Born on May 21, 1925, in Cherai, Kerala, into an elite Christian family, Mary was among the few to get invited for an interview at Christian Medical College, Vellore.
In 1954, soon after completing her medical training, she was in a catastrophic car crash. All her colleagues recovered. Mary did not. She sustained a complete spinal cord injury that paralyzed her waist down. The young woman, a newly qualified doctor with big dreams, could no longer walk. Most would have seen their career end.
Dr. Paul Brand, Dr. Verghese’s mentor, pointed out that she could still sit in a wheelchair and operate. Inspired, she underwent rehabilitation in Perth, Australia, and then secured a fellowship in New York with Dr. Howard Rusk, the founder of modern rehabilitative medicine.
Dr. Verghese returned to India in 1962, still in a wheelchair, to build a department from scratch. She trained herself to perform hand-reconstructive surgeries while seated. She treated patients with spinal cord and brain injuries, besides leprosy. She gave them what she had given herself: the ability to rebuild a life, well beyond her disability.
In 1966, she inaugurated the Rehabilitation Institute at Vellore, which functions to this day. She worked there until 1976.

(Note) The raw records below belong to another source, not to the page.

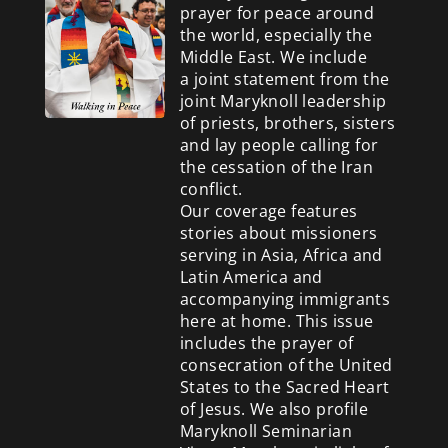
prayer for peace around
the world, especially the
Middle East. We include
a
joint statement from the
joint Maryknoll leadership
of priests, brothers, sisters
and lay people calling for
the cessation of the Iran
conflict.
Our coverage features
stories about missioners
serving in Asia, Africa and
Latin America and
accompanying immigrants
here at home. This issue
includes the prayer of
consecration of the United
States to the Sacred Heart
of Jesus. We also profile
Maryknoll Seminarian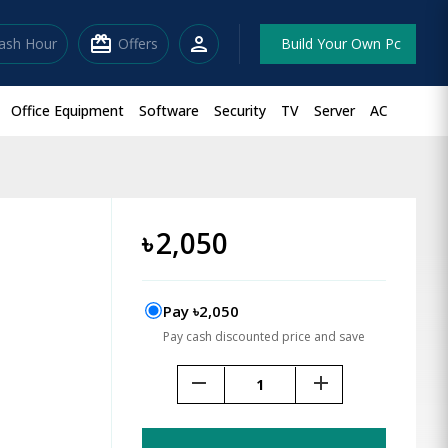
redeem
person
lash Hour
Offers
Build Your Own Pc
Office Equipment
Software
Security
TV
Server
AC
e
৳
2,050
Pay ৳2,050
Pay cash discounted price and save
remove
add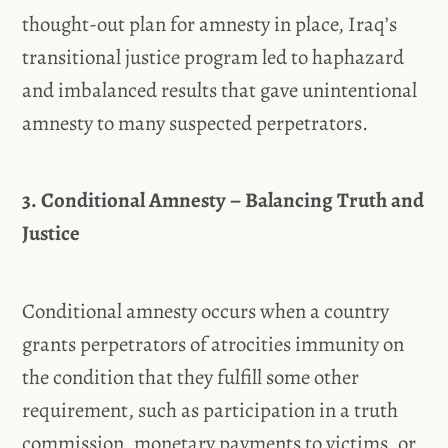
thought-out plan for amnesty in place, Iraq’s
transitional justice program led to haphazard
and imbalanced results that gave unintentional
amnesty to many suspected perpetrators.
3. Conditional Amnesty – Balancing Truth and
Justice
Conditional amnesty occurs when a country
grants perpetrators of atrocities immunity on
the condition that they fulfill some other
requirement, such as participation in a truth
commission, monetary payments to victims, or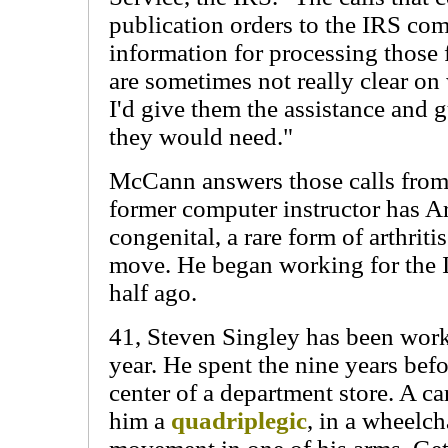
publication orders to the IRS com
information for processing those
are sometimes not really clear on
I'd give them the assistance and
they would need."
McCann answers those calls from
former computer instructor has A
congenital, a rare form of arthritis
move. He began working for the 
half ago.
41, Steven Singley has been work
year. He spent the nine years befo
center of a department store. A ca
him a
quadriplegic
, in a wheelch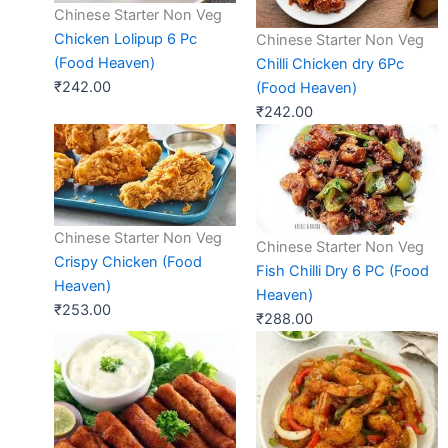
Chinese Starter Non Veg
Chicken Lolipup 6 Pc
Chinese Starter Non Veg
(Food Heaven)
Chilli Chicken dry 6Pc
₹
242.00
(Food Heaven)
₹
242.00
Chinese Starter Non Veg
Chinese Starter Non Veg
Crispy Chicken (Food
Fish Chilli Dry 6 PC (Food
Heaven)
Heaven)
₹
253.00
₹
288.00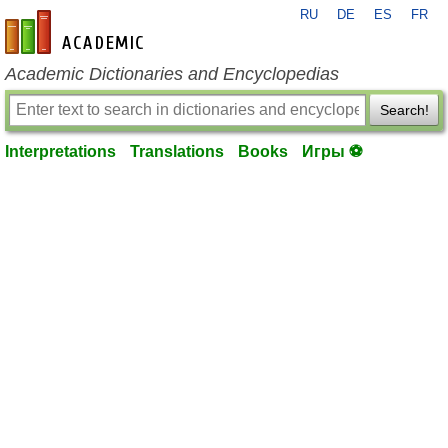
RU
DE
ES
FR
en-academic.com
Academic Dictionaries and Encyclopedias
Search!
Interpretations
Translations
Books
Игры ⚽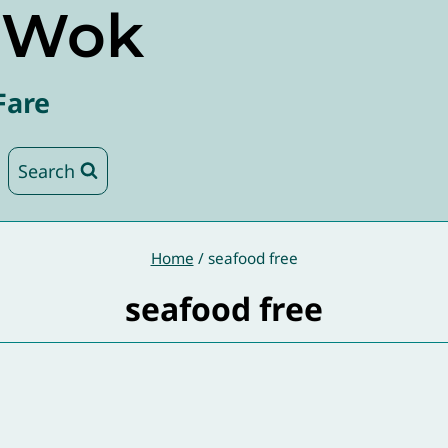
e Wok
Fare
Search
Home
/
seafood free
seafood free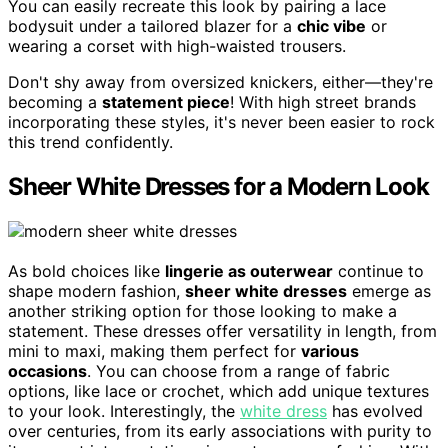
You can easily recreate this look by pairing a lace
bodysuit under a tailored blazer for a
chic vibe
or
wearing a corset with high-waisted trousers.
Don't shy away from oversized knickers, either—they're
becoming a
statement piece
! With high street brands
incorporating these styles, it's never been easier to rock
this trend confidently.
Sheer White Dresses for a Modern Look
As bold choices like
lingerie as outerwear
continue to
shape modern fashion,
sheer white dresses
emerge as
another striking option for those looking to make a
statement. These dresses offer versatility in length, from
mini to maxi, making them perfect for
various
occasions
. You can choose from a range of fabric
options, like lace or crochet, which add unique textures
to your look. Interestingly, the
white dress
has evolved
over centuries, from its early associations with purity to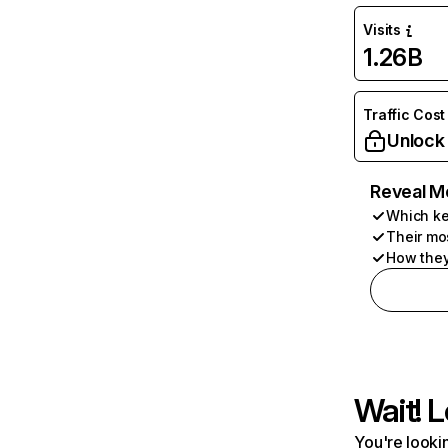
Visits
1.26B
Traffic Cost
Unlock
Reveal M
Which ke
Their mo
How they
Wait! L
You're lookin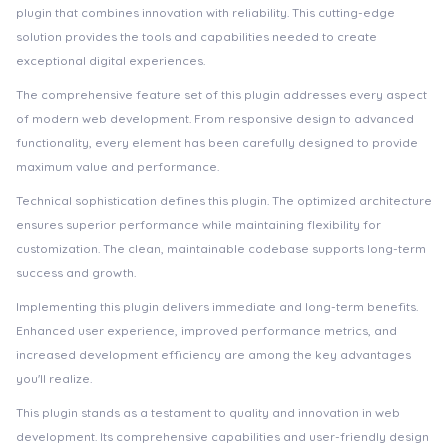
plugin that combines innovation with reliability. This cutting-edge
solution provides the tools and capabilities needed to create
exceptional digital experiences.
The comprehensive feature set of this plugin addresses every aspect
of modern web development. From responsive design to advanced
functionality, every element has been carefully designed to provide
maximum value and performance.
Technical sophistication defines this plugin. The optimized architecture
ensures superior performance while maintaining flexibility for
customization. The clean, maintainable codebase supports long-term
success and growth.
Implementing this plugin delivers immediate and long-term benefits.
Enhanced user experience, improved performance metrics, and
increased development efficiency are among the key advantages
you'll realize.
This plugin stands as a testament to quality and innovation in web
development. Its comprehensive capabilities and user-friendly design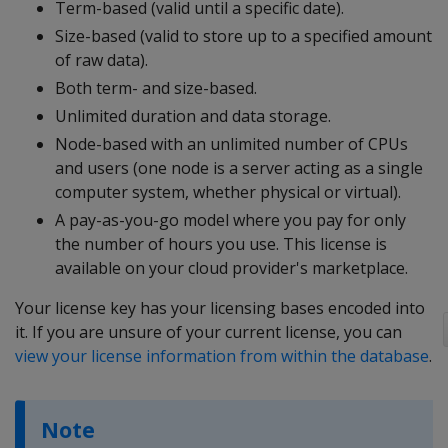
Term-based (valid until a specific date).
Size-based (valid to store up to a specified amount
of raw data).
Both term- and size-based.
Unlimited duration and data storage.
Node-based with an unlimited number of CPUs
and users (one node is a server acting as a single
computer system, whether physical or virtual).
A pay-as-you-go model where you pay for only
the number of hours you use. This license is
available on your cloud provider's marketplace.
Your license key has your licensing bases encoded into
it. If you are unsure of your current license, you can
view your license information from within the database
.
Note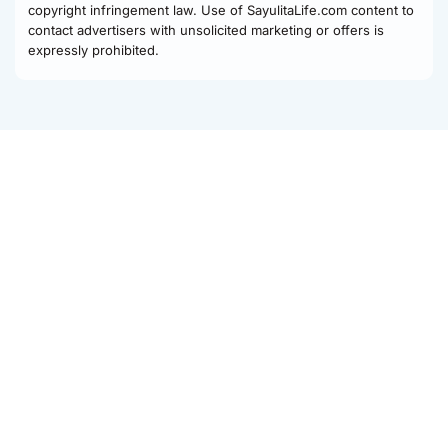
copyright infringement law. Use of SayulitaLife.com content to
contact advertisers with unsolicited marketing or offers is
expressly prohibited.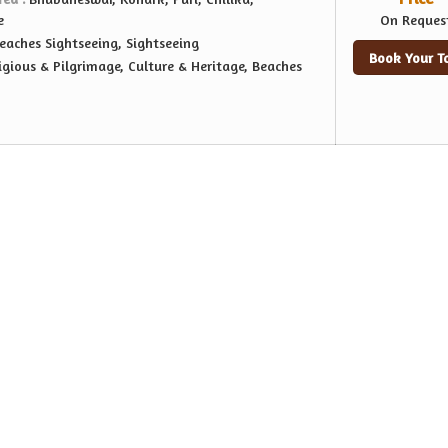
e
On Reques
eaches Sightseeing, Sightseeing
Book Your T
igious & Pilgrimage, Culture & Heritage, Beaches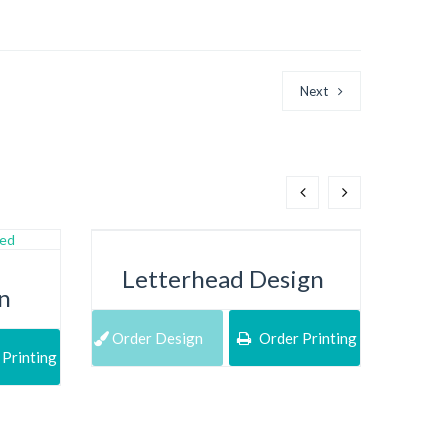
Next
Letterhead Design
n
Order Design
Order Printing
Printing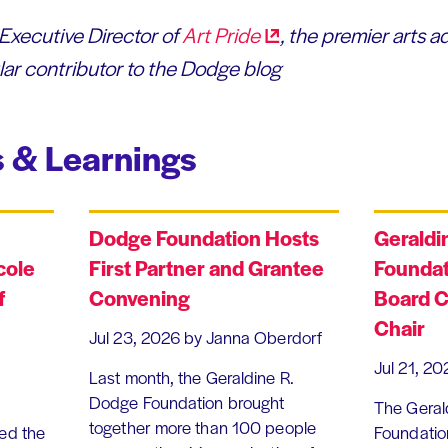
 Executive Director of
Art
Pride
, the premier arts a
lar contributor to the Dodge blog
 & Learnings
Dodge Foundation Hosts
Geraldi
cole
First Partner and Grantee
Foundat
f
Convening
Board C
Chair
Jul 23, 2026
by Janna Oberdorf
Jul 21, 20
Last month, the Geraldine R.
Dodge Foundation brought
The Geral
together more than 100 people
ed the
Foundation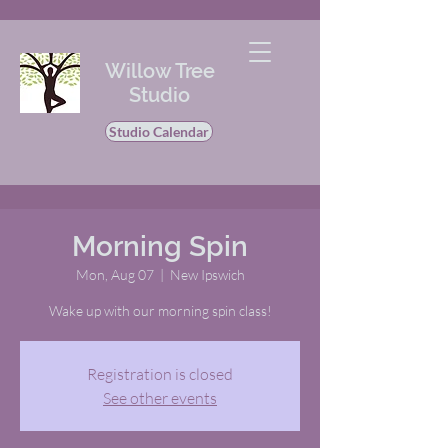
Willow Tree
Studio
Studio Calendar
Morning Spin
Mon, Aug 07
  |  
New Ipswich
Wake up with our morning spin class!
Registration is closed
See other events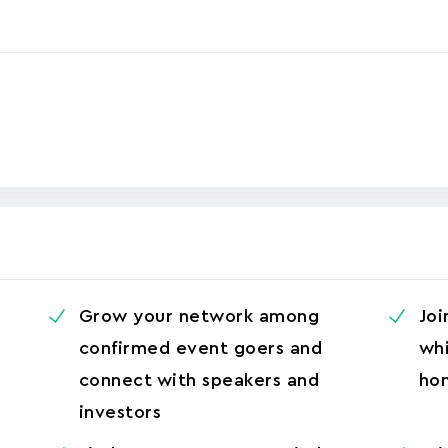
Grow your network among
Joi
confirmed event goers and
whi
connect with speakers and
ho
investors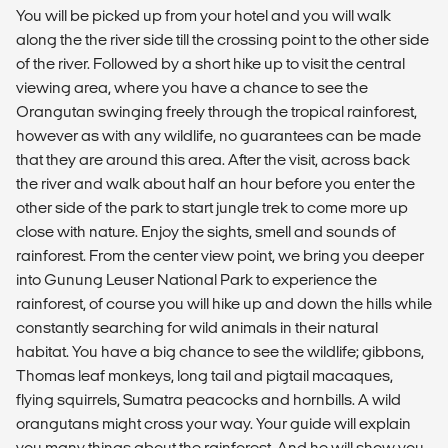
You will be picked up from your hotel and you will walk
along the the river side till the crossing point to the other side
of the river. Followed by a short hike up to visit the central
viewing area, where you have a chance to see the
Orangutan swinging freely through the tropical rainforest,
however as with any wildlife, no guarantees can be made
that they are around this area. After the visit, across back
the river and walk about half an hour before you enter the
other side of the park to start jungle trek to come more up
close with nature. Enjoy the sights, smell and sounds of
rainforest. From the center view point, we bring you deeper
into Gunung Leuser National Park to experience the
rainforest, of course you will hike up and down the hills while
constantly searching for wild animals in their natural
habitat. You have a big chance to see the wildlife; gibbons,
Thomas leaf monkeys, long tail and pigtail macaques,
flying squirrels, Sumatra peacocks and hornbills. A wild
orangutans might cross your way. Your guide will explain
you many things about the rainforest. And he will show you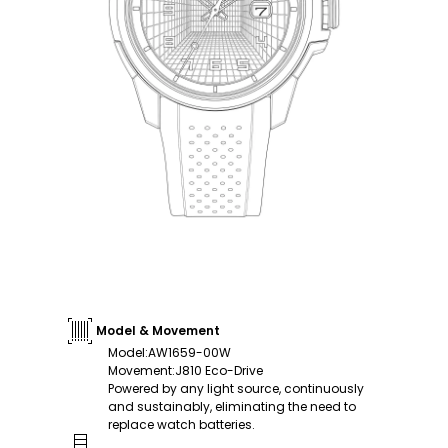
Model & Movement
Model
:
AW1659-00W
Movement
:
J810 Eco-Drive
Powered by any light source, continuously
and sustainably, eliminating the need to
replace watch batteries.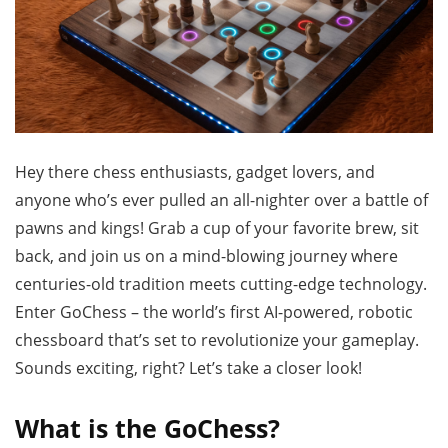
Hey there chess enthusiasts, gadget lovers, and
anyone who’s ever pulled an all-nighter over a battle of
pawns and kings! Grab a cup of your favorite brew, sit
back, and join us on a mind-blowing journey where
centuries-old tradition meets cutting-edge technology.
Enter GoChess – the world’s first AI-powered, robotic
chessboard that’s set to revolutionize your gameplay.
Sounds exciting, right? Let’s take a closer look!
What is the GoChess?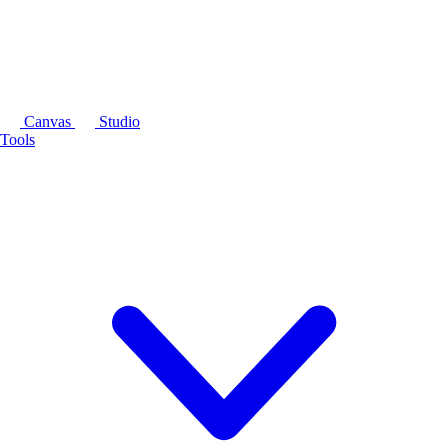
Canvas
Studio
Tools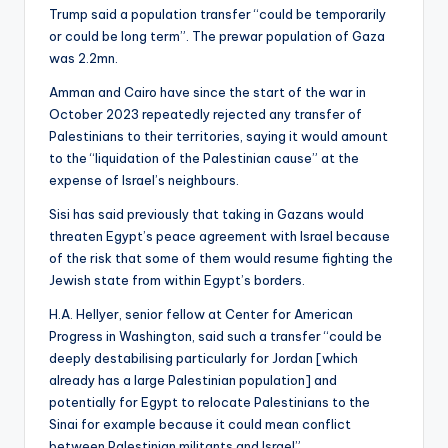
Trump said a population transfer “could be temporarily
or could be long term”. The prewar population of Gaza
was 2.2mn.
Amman and Cairo have since the start of the war in
October 2023 repeatedly rejected any transfer of
Palestinians to their territories, saying it would amount
to the “liquidation of the Palestinian cause” at the
expense of Israel’s neighbours.
Sisi has said previously that taking in Gazans would
threaten Egypt’s peace agreement with Israel because
of the risk that some of them would resume fighting the
Jewish state from within Egypt’s borders.
H.A. Hellyer, senior fellow at Center for American
Progress in Washington, said such a transfer “could be
deeply destabilising particularly for Jordan [which
already has a large Palestinian population] and
potentially for Egypt to relocate Palestinians to the
Sinai for example because it could mean conflict
between Palestinian militants and Israel”.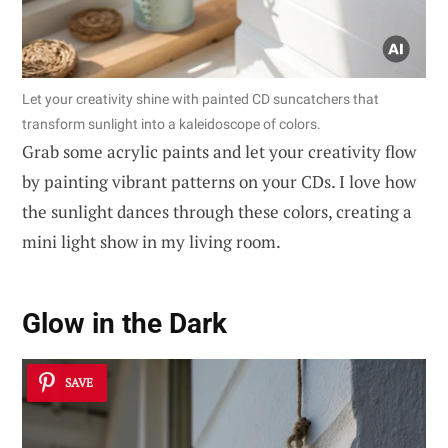
Let your creativity shine with painted CD suncatchers that
transform sunlight into a kaleidoscope of colors.
Grab some acrylic paints and let your creativity flow
by painting vibrant patterns on your CDs. I love how
the sunlight dances through these colors, creating a
mini light show in my living room.
Glow in the Dark
SAVE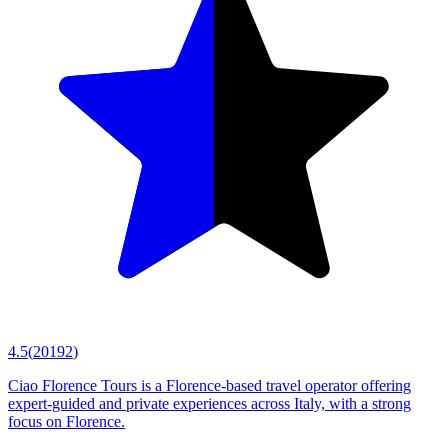
4.5
(
20192
)
Ciao Florence Tours is a Florence-based travel operator offering
expert-guided and private experiences across Italy, with a strong
focus on Florence.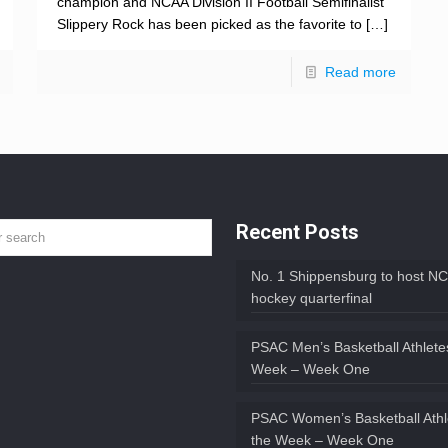
champion and NCAA Division II Football Semifinalist
Slippery Rock has been picked as the favorite to
[…]
Read more
Recent Posts
No. 1 Shippensburg to host NC
hockey quarterfinal
PSAC Men’s Basketball Athletes
Week – Week One
PSAC Women’s Basketball Athl
the Week – Week One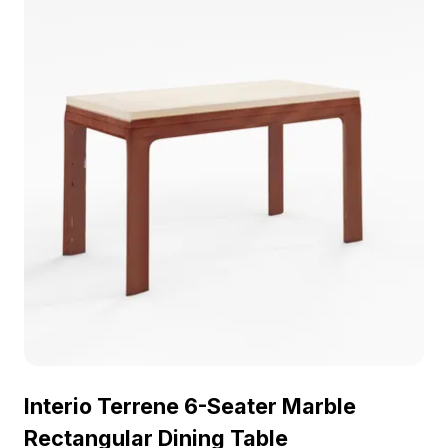
Perfect for residential design, gaming, or VR
animation, it adds a refined touch to any project.
The design concept reflects a commitment to
minimalist aesthetics paired with comfort, making it
a striking accent in any space. Free for use
without restrictions, this model inspires creativity
and enhances visual narratives in diverse
applications.
Interio Terrene 6-Seater Marble
Rectangular Dining Table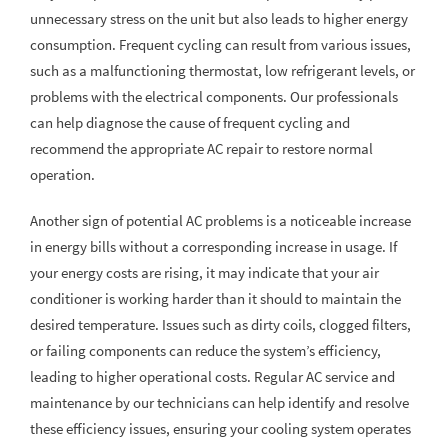
unnecessary stress on the unit but also leads to higher energy
consumption. Frequent cycling can result from various issues,
such as a malfunctioning thermostat, low refrigerant levels, or
problems with the electrical components. Our professionals
can help diagnose the cause of frequent cycling and
recommend the appropriate AC repair to restore normal
operation.
Another sign of potential AC problems is a noticeable increase
in energy bills without a corresponding increase in usage. If
your energy costs are rising, it may indicate that your air
conditioner is working harder than it should to maintain the
desired temperature. Issues such as dirty coils, clogged filters,
or failing components can reduce the system’s efficiency,
leading to higher operational costs. Regular AC service and
maintenance by our technicians can help identify and resolve
these efficiency issues, ensuring your cooling system operates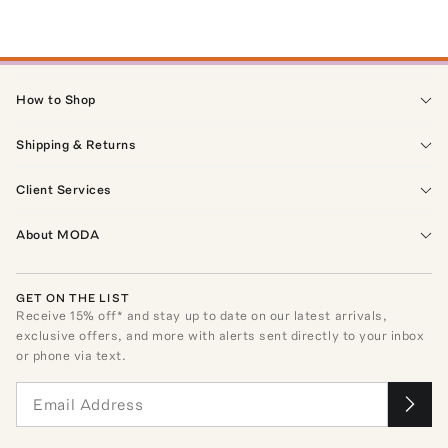
How to Shop
Shipping & Returns
Client Services
About MODA
GET ON THE LIST
Receive
15
% off* and stay up to date on our latest arrivals,
exclusive offers, and more with alerts sent directly to your inbox
or phone via text.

Despite being a pioneer of rehabilitation medicine in India and a Padma Shri recipient, the name of the world’s first “wheelchair surgeon” is barely known outside medical circles. Her biography, “Take My Hands: The Remarkable Story of Dr. Mary Verghese,” was published in 1963. While most of her peers wrote her off as “crippled,” Dr. Mary Verghese continued to serve for decades until her death in 1986, aged 61.

Born in Alappuzha, Kerala, to an IFS officer, Tessy dreamed of growing up to work at the Thumba rocket launching station, which was located near her childhood home.
Dr. Thomas joined DRDO in 1988. At every step, she was the only woman in the room. In the male-dominated defence sector, she faced skepticism—not about her ability, but about her presence. Unlike her male peers, she had to walk a tightrope between work and family. When a missile failed in July 2006, the team faced heavy criticism. For weeks after, Dr. Thomas hardly left her lab, fixing all the flaws within months.
Despite being a national asset, Dr. Thomas is not a celebrated national hero. Anand Mahindra once said: “Tessy deserves to be more famous than the biggest movie stars. A poster of hers in every Indian school will wreck stereotypes and create enormous career aspirations for girls.” Nothing of the kind ever happened. The name of Dr. Tessy Thomas is still unknown to most Indians, while her male contemporaries are celebrated as heroes.